◆ YOUR ASSIGNMENT: For the entries that follow, report how many lines include the word "toolbar" and add nothing.

◆ RECORDS FOR THIS EXERCISE:
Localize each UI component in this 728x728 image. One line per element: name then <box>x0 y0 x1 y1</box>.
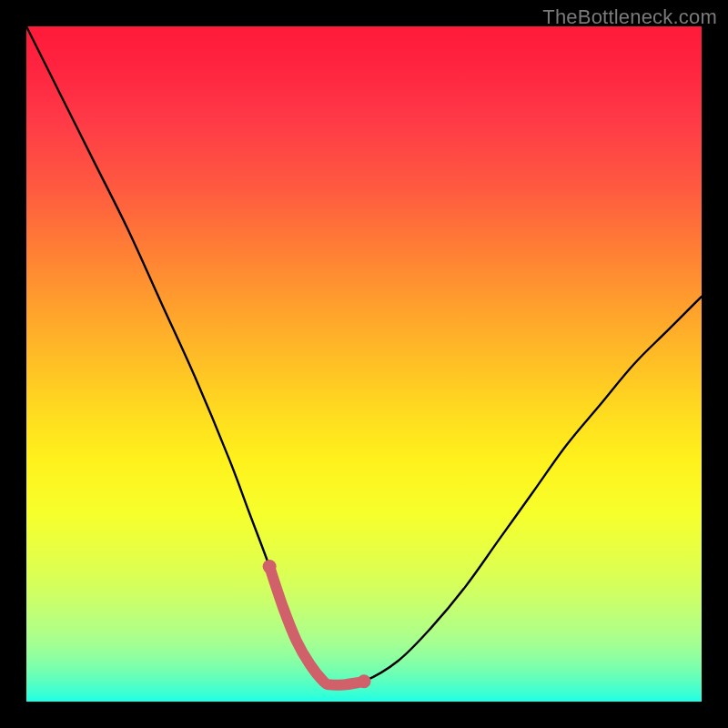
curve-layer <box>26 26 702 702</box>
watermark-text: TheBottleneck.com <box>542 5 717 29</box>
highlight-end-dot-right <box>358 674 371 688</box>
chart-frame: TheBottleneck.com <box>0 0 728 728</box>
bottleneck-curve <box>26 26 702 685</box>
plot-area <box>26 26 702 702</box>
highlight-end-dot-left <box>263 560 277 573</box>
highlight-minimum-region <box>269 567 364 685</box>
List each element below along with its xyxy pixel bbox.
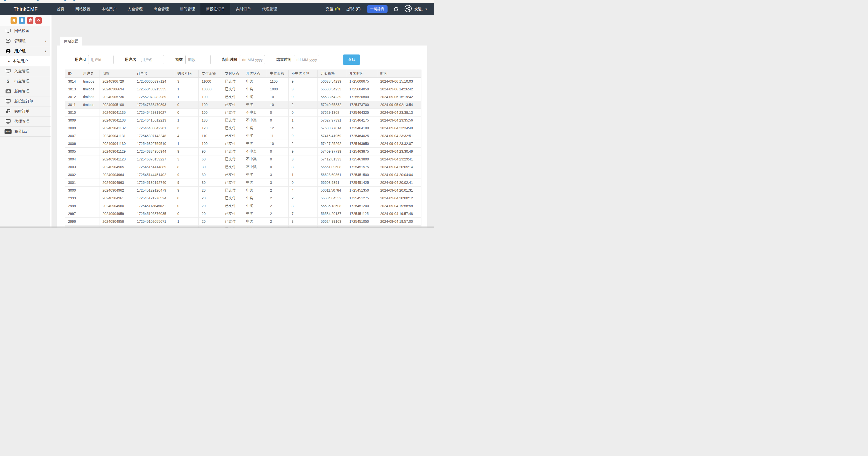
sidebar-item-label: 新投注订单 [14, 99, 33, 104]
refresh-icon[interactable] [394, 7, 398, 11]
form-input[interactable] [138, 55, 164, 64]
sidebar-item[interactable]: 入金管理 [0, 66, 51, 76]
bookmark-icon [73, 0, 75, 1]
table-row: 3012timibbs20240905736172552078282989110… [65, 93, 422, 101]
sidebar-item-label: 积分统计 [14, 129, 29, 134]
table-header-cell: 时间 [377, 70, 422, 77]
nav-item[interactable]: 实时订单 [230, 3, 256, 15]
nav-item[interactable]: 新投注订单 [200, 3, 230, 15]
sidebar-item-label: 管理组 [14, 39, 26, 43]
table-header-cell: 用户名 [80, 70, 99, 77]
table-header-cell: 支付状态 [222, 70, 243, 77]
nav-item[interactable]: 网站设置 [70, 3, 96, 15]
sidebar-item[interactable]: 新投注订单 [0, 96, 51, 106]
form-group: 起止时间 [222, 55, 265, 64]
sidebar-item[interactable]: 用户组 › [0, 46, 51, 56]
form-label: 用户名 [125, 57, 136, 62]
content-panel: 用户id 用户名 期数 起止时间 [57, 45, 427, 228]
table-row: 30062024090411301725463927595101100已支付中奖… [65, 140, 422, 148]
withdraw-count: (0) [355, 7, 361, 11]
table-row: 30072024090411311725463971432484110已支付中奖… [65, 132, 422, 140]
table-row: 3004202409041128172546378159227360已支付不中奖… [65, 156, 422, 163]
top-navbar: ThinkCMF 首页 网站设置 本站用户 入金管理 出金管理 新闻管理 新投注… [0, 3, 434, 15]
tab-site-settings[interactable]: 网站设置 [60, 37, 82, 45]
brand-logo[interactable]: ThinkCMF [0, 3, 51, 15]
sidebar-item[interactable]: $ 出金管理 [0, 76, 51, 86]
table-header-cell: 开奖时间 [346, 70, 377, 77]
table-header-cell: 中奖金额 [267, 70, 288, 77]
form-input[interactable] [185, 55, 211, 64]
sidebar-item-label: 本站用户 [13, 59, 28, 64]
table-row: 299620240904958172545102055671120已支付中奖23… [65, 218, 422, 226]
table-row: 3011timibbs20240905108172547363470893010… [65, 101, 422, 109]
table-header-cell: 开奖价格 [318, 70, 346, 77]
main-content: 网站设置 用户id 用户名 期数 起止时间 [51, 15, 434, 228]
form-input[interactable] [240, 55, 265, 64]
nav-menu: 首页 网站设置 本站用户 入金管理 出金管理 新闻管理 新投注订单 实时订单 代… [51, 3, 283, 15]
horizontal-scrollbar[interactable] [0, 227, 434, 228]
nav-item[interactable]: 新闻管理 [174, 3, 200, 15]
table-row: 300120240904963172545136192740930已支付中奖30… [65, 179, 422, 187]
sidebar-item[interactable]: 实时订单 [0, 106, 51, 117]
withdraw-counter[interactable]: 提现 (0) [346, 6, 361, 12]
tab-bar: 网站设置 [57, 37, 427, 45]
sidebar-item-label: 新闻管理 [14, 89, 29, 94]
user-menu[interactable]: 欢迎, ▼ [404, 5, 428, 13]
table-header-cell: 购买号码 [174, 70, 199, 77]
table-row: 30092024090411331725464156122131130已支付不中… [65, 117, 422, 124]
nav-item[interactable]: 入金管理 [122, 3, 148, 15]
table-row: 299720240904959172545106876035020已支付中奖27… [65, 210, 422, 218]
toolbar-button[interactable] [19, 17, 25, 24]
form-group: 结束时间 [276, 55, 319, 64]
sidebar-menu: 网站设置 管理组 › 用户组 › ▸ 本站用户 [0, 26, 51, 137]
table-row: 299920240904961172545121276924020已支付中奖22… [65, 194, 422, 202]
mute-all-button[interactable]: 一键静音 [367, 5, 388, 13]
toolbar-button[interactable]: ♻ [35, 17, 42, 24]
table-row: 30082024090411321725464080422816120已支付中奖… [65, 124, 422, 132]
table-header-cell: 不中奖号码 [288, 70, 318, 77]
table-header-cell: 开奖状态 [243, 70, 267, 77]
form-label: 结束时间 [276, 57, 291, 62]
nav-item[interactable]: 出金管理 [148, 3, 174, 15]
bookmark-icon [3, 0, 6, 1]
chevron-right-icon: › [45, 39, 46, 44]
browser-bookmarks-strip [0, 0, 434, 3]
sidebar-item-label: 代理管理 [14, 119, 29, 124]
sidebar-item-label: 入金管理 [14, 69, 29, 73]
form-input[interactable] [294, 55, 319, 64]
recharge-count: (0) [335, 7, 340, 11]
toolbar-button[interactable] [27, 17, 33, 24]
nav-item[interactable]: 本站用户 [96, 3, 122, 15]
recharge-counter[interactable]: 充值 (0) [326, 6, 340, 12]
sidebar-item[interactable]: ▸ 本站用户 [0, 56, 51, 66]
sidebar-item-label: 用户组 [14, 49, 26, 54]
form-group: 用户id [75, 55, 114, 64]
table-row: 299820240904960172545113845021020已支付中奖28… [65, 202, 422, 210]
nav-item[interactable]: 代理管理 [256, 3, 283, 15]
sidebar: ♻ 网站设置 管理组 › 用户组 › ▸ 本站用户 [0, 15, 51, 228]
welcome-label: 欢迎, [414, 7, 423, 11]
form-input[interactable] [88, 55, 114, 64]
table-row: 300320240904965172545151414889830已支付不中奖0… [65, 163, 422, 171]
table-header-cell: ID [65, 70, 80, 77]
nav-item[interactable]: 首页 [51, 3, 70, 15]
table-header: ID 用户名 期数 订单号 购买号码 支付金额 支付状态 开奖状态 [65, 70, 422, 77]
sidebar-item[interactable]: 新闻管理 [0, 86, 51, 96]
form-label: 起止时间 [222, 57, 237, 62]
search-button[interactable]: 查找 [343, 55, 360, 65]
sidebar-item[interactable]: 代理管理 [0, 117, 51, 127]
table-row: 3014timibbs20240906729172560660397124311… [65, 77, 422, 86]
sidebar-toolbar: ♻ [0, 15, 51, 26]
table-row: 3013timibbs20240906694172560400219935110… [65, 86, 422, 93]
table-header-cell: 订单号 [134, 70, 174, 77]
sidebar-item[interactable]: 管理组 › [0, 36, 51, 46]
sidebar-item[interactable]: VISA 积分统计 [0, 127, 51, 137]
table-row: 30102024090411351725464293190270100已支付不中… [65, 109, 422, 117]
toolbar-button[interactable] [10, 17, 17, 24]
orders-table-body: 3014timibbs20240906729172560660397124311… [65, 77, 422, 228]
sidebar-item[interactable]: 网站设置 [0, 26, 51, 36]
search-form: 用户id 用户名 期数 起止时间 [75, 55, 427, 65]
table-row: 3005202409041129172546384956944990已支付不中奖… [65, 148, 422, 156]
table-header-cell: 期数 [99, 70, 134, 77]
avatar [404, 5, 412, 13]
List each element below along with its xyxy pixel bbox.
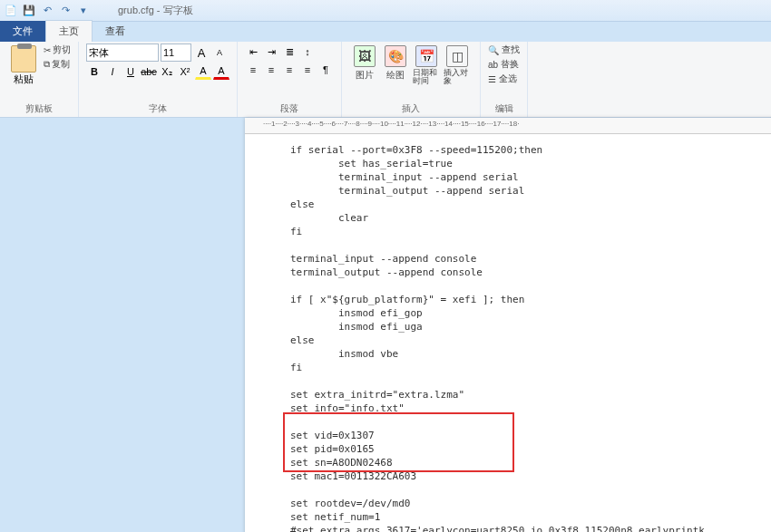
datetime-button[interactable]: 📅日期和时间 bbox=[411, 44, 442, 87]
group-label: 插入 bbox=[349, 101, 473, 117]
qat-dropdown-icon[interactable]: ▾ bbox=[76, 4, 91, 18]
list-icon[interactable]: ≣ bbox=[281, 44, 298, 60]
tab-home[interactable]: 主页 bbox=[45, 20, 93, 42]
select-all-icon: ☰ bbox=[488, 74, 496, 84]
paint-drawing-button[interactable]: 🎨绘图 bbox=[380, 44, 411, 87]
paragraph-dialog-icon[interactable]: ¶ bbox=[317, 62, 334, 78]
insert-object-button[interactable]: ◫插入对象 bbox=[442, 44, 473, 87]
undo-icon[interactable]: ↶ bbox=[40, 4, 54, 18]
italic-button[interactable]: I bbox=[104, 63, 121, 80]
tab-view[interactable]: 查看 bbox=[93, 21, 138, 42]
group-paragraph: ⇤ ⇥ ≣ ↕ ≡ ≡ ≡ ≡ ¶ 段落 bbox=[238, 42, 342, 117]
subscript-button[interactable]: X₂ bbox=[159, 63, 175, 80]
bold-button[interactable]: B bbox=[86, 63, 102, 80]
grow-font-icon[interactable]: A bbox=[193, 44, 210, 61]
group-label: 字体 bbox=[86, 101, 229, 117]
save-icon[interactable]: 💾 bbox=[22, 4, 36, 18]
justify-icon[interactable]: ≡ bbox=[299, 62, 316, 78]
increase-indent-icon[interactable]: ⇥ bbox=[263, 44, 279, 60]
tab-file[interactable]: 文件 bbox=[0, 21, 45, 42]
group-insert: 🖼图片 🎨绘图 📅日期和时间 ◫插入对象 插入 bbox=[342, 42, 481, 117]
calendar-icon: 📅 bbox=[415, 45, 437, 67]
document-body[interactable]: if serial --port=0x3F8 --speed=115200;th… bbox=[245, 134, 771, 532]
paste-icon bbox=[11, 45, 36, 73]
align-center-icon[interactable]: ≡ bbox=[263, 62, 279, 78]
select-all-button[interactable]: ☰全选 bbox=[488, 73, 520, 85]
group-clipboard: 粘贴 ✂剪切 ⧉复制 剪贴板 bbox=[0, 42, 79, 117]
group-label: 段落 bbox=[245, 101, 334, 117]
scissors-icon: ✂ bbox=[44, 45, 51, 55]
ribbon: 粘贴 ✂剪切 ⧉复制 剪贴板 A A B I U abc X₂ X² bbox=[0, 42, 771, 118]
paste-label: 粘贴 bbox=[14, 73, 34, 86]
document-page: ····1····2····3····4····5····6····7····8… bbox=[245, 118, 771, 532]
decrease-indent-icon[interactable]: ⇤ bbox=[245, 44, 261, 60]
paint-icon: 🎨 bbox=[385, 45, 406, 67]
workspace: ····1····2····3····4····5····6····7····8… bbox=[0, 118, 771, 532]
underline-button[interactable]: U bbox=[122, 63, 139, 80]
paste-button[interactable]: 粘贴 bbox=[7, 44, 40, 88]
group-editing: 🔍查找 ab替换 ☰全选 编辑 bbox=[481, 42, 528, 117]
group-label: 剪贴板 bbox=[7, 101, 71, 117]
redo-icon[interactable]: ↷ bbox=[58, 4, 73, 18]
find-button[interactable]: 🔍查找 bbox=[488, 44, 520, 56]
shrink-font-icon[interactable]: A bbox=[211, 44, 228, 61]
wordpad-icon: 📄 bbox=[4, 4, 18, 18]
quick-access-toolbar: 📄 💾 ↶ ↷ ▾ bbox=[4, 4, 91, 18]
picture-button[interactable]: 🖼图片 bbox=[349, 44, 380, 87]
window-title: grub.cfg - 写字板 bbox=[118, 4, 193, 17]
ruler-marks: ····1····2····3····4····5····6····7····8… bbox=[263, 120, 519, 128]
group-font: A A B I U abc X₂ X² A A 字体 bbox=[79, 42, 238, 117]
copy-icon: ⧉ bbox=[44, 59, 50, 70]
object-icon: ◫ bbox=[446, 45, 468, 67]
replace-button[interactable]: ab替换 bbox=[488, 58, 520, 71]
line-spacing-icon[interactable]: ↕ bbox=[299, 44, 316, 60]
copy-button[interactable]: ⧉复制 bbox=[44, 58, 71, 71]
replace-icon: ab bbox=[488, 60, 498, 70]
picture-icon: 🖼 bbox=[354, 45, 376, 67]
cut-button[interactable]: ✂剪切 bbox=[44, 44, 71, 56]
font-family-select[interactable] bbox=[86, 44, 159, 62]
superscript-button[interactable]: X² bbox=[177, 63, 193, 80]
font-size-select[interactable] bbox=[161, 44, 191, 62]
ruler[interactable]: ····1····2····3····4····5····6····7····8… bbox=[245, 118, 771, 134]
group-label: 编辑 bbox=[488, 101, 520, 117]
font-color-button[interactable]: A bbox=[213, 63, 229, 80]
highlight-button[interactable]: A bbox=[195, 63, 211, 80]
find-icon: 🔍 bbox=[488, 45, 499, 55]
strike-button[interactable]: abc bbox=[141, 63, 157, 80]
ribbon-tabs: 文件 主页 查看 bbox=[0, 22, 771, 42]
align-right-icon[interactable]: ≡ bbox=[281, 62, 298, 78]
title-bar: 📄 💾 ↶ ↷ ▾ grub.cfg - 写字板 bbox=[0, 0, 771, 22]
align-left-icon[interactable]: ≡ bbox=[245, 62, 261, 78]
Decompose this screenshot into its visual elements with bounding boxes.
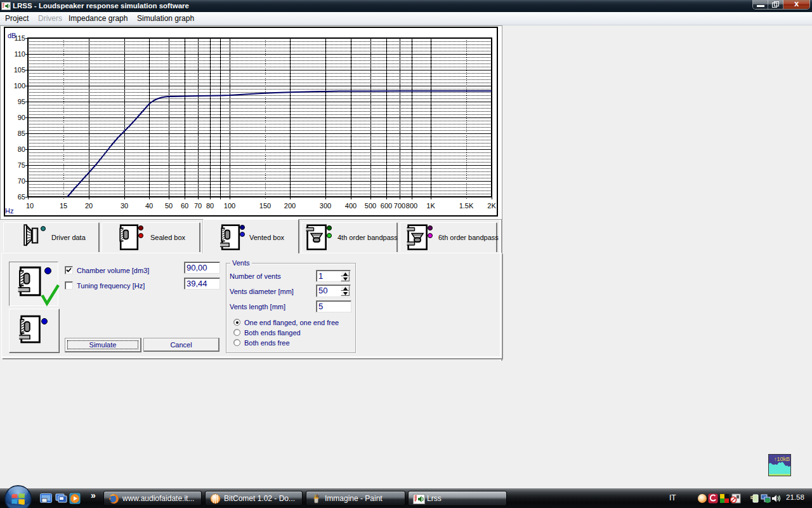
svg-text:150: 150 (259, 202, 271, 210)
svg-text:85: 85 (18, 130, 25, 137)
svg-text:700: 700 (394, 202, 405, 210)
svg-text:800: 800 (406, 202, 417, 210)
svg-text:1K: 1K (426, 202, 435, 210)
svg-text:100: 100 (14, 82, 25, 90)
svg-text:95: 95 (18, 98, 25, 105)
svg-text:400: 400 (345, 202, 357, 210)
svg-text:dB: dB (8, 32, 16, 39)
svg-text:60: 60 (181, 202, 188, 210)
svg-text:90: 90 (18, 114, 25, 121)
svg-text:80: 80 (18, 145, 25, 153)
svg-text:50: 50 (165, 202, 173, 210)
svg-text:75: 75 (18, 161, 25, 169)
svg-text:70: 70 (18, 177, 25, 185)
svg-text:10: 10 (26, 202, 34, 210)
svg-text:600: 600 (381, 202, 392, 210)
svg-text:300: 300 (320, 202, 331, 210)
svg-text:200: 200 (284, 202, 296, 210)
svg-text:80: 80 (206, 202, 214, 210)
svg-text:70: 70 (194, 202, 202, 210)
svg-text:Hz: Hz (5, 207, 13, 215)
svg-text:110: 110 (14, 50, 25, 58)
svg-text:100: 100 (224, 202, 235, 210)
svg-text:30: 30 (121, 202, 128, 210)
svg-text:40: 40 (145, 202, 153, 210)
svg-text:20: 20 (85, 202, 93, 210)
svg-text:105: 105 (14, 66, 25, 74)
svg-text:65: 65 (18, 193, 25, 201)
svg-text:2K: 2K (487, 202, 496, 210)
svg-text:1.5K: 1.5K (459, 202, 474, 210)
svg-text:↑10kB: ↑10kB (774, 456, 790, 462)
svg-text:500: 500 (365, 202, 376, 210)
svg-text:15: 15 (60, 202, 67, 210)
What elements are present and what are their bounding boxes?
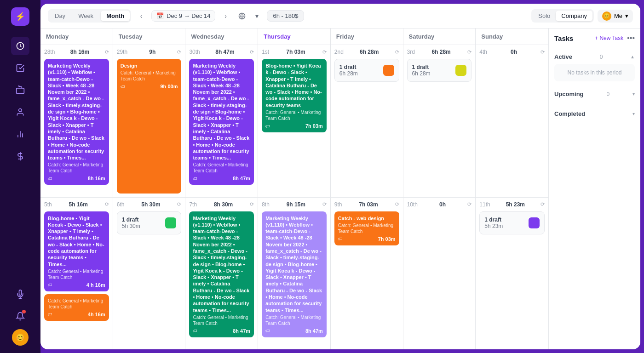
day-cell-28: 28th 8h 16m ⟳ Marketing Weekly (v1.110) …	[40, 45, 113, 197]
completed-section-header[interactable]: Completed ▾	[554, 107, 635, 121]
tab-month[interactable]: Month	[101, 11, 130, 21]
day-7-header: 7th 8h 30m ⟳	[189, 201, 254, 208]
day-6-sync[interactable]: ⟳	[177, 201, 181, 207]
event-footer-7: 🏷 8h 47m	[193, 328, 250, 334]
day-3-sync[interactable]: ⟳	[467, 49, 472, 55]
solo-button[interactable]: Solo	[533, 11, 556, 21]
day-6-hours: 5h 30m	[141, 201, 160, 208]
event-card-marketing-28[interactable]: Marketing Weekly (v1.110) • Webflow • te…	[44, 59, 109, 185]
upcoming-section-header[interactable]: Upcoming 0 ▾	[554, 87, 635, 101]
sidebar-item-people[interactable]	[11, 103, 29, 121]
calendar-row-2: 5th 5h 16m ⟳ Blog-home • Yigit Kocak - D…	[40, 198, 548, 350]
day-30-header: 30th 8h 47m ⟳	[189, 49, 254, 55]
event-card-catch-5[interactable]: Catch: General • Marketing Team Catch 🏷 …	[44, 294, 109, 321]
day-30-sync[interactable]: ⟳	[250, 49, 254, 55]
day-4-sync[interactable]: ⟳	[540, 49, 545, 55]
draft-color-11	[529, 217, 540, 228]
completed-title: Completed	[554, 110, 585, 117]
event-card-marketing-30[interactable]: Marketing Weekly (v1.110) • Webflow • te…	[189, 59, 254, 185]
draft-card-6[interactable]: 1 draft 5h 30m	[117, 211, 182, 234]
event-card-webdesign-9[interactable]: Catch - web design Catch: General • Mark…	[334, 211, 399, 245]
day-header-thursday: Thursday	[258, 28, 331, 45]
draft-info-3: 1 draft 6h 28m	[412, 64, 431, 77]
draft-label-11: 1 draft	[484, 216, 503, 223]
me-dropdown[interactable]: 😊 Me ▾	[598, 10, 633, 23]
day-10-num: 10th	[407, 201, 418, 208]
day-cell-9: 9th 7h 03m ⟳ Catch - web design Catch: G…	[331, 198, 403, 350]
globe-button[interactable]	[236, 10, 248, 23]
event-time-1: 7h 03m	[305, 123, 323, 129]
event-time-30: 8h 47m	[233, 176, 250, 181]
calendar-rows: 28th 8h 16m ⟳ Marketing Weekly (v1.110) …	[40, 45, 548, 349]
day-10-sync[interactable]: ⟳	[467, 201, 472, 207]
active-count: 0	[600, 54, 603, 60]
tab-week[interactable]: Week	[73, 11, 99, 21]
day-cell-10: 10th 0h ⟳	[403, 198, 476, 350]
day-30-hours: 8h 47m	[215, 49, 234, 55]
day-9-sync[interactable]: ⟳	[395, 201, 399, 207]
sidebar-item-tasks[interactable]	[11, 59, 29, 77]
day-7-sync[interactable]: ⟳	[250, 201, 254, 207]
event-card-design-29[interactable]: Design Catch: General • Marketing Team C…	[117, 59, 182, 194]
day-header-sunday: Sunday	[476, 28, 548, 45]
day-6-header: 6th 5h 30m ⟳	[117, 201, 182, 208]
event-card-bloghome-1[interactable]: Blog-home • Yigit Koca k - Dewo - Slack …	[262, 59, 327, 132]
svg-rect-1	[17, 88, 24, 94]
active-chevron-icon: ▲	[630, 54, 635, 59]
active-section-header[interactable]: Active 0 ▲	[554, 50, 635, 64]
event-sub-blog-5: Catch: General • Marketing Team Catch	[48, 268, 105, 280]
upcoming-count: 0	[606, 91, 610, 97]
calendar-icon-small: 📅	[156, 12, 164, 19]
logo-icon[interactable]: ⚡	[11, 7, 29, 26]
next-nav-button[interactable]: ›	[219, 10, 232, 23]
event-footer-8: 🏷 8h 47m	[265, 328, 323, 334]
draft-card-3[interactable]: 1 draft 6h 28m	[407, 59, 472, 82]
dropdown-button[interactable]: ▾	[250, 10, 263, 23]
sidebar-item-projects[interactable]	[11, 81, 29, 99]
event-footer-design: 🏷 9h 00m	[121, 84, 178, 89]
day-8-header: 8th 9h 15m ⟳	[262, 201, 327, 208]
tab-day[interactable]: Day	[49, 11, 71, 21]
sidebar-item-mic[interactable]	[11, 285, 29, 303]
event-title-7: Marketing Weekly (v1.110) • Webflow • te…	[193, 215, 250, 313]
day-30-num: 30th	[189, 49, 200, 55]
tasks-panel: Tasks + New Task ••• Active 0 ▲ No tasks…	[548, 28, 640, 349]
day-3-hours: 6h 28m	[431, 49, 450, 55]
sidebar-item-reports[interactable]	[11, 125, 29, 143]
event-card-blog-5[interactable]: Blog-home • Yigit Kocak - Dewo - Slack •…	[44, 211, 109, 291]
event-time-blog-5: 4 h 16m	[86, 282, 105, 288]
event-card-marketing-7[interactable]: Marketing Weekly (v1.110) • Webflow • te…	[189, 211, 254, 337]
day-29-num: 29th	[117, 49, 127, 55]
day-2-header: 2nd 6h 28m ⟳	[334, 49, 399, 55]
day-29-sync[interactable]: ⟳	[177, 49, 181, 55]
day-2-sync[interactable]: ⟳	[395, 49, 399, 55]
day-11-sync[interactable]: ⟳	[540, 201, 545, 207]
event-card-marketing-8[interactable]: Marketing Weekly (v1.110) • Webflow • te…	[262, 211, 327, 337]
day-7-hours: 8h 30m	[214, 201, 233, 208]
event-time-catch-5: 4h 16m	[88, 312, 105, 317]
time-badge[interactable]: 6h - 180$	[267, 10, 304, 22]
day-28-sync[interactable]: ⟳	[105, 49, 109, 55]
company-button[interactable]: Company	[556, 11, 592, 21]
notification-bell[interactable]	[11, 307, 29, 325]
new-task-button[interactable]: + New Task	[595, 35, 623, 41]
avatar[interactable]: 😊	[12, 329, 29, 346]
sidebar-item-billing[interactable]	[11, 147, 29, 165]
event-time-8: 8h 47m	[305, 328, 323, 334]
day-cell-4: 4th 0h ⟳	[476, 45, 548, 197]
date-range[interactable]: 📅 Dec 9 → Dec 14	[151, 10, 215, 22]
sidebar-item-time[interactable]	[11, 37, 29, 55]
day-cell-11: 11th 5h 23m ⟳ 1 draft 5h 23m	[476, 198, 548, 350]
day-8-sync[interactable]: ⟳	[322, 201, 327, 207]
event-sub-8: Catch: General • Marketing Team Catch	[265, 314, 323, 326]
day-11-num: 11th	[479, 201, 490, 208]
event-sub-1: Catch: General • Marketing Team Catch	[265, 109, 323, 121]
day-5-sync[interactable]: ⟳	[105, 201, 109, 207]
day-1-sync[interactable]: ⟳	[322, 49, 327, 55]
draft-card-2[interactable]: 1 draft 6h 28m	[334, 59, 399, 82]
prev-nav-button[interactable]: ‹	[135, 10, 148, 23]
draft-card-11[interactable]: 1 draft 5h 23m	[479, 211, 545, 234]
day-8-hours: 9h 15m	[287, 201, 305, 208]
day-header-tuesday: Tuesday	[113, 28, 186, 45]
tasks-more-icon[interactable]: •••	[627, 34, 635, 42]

◆ ANSWER FOR THE TASK: 6